Weil Institute of Critical Care Medicine, Rancho Mirage, CA, United States.
Resuscitation. 2011 Mar;82(3):350-4. doi: 10.1016/j.resuscitation.2010.11.010. Epub 2010 Dec 21.
This study is to compare the effect of the δ-opioid receptor agonist, D-Ala(2)-D-Leu(5) enkephalin (DADLE) with normothermic control and therapeutic hypothermia on post resuscitation myocardial function and 72-h survival in a rat model of cardiac arrest and resuscitation.
Ventricular fibrillation (VF) was induced in 15 male Sprague-Dawley rats. After 8 min of untreated VF, cardiopulmonary resuscitation was performed for 8 min before defibrillation. Animals were randomized to three groups of five: (a) normothermia; (b) hypothermia (32 °C); and (c) normothermia with DADLE intravenous infusion (1 mg/kg h(-1)). Hypothermia and drug infusion were started after successful defibrillation. Myocardial functions, including cardiac output (CO), left ventricular ejection fraction (LVEF), and myocardial performance index (MPI) were measured echocardiographically together with duration of survival.

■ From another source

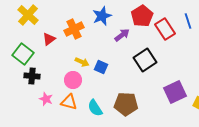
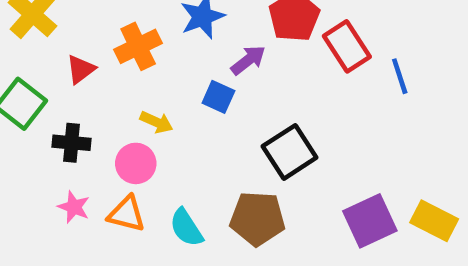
blue line: (188, 21) -> (400, 76), moved
black square: (145, 60) -> (290, 152), moved
blue square: (101, 67) -> (218, 97), moved
black cross: (32, 76) -> (72, 143), moved
purple square: (175, 92) -> (370, 221), moved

The 72-h survival was significantly greater in the hypothermic group than in both DADLE and normothermic group (p = 0.02). However, the survival time of the DADLE treated animals was significantly longer than that of the normothermia group (51.8 ± 18.9 vs 18.8 ± 10.1h, p < 0.01). DADLE group showed significantly better CO (PR 60 min, p = 0.049), better LVEF (PR 60 min, p = 0.044; PR 240 min, p < 0.001) and lower MPI (PR 60 min, p = 0.043; PR 240 min, p = 0.045) than normothermic group. Hypothermia group also showed significantly better CO (PR 60m in, p = 0.044; PR 240 min, p = 0.007), better LVEF (PR 60 min, p = 0.001; PR 240 min, p < 0.001) and lower MPI (PR 60 min, p = 0.003; PR 240 min, p = 0.012) than the normothermic group.

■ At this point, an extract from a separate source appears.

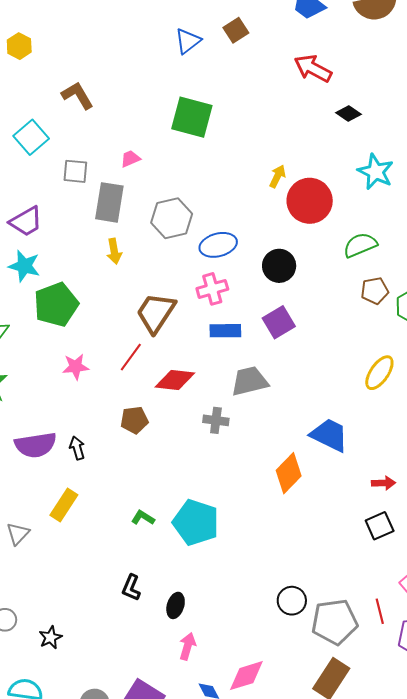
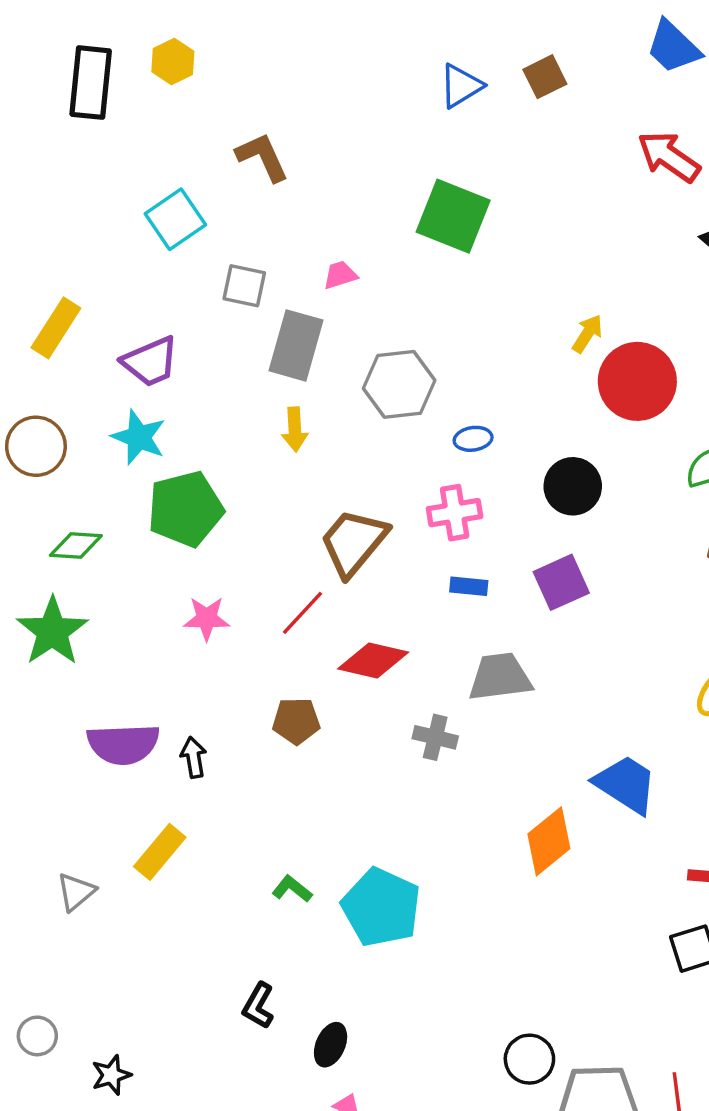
blue ellipse: (218, 245) -> (473, 439), size x0.6
blue rectangle: (225, 331) -> (469, 586), size x0.7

DADLE attenuated post resuscitation myocardial dysfunction and increased short term survival time. However, the 72-h survival in the DADLE group was less than that in the hypothermia group.
本研究旨在比较 δ-阿片受体激动剂 D-Ala(2)-D-Leu(5)脑啡肽(DADLE)与常温控制和治疗性低温对心脏骤停和复苏后心肌功能和 72 小时存活率的影响。
15 只雄性 Sprague-Dawley 大鼠诱导心室颤动(VF)。VF 未经治疗 8 分钟后,进行心肺复苏 8 分钟,然后除颤。动物随机分为三组,每组 5 只:(a)常温组;(b)低温组(32°C);(c)常温加 DADLE 静脉输注(1mg/kg h(-1))组。低温和药物输注在成功除颤后开始。通过超声心动图测量心肌功能,包括心输出量(CO)、左心室射血分数(LVEF)和心肌做功指数(MPI),并测量存活时间。
低温组的 72 小时存活率明显高于 DADLE 组和常温组(p = 0.02)。然而,DADLE 治疗组的存活时间明显长于常温组(51.8 ± 18.9 vs 18.8 ± 10.1h,p < 0.01)。DADLE 组 CO 明显更好(PR 60min,p = 0.049),LVEF 更好(PR 60min,p = 0.044;PR 240min,p < 0.001),MPI 更低(PR 60min,p = 0.043;PR 240min,p = 0.045),常温组。低温组 CO 也明显更好(PR 60min,p = 0.044;PR 240min,p = 0.007),LVEF 更好(PR 60min,p = 0.001;PR 240min,p < 0.001),MPI 更低(PR 60min,p = 0.003;PR 240min,p = 0.012),常温组。
DADLE 减轻了复苏后心肌功能障碍,并增加了短期生存时间。然而,DADLE 组的 72 小时存活率低于低温组。